■ Problem ■
In the records below, the lines from the one with "KC-135s Battle Damaged in Iran War" through the last are to be printed exactly, and nothing else.

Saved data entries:
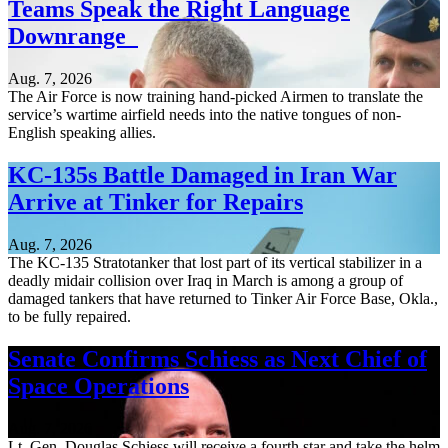
Teams Speak the Right Language
Downrange
Aug. 7, 2026
The Air Force is now training hand-picked Airmen to translate the
service’s wartime airfield needs into the native tongues of non-
English speaking allies.
KC-135s Battle Damaged in Iran War
Arrive at Tinker for Repairs
Aug. 7, 2026
The KC-135 Stratotanker that lost part of its vertical stabilizer in a
deadly midair collision over Iraq in March is among a group of
damaged tankers that have returned to Tinker Air Force Base, Okla.,
to be fully repaired.
Senate Confirms Schiess as Next Chief of
Space Operations
Aug. 7, 2026
Lt. Gen. Douglas Schiess will receive a fourth star and take the helm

■ The completed task ■
KC-135s Battle Damaged in Iran War
Arrive at Tinker for Repairs
Aug. 7, 2026
The KC-135 Stratotanker that lost part of its vertical stabilizer in a
deadly midair collision over Iraq in March is among a group of
damaged tankers that have returned to Tinker Air Force Base, Okla.,
to be fully repaired.
Senate Confirms Schiess as Next Chief of
Space Operations
Aug. 7, 2026
Lt. Gen. Douglas Schiess will receive a fourth star and take the helm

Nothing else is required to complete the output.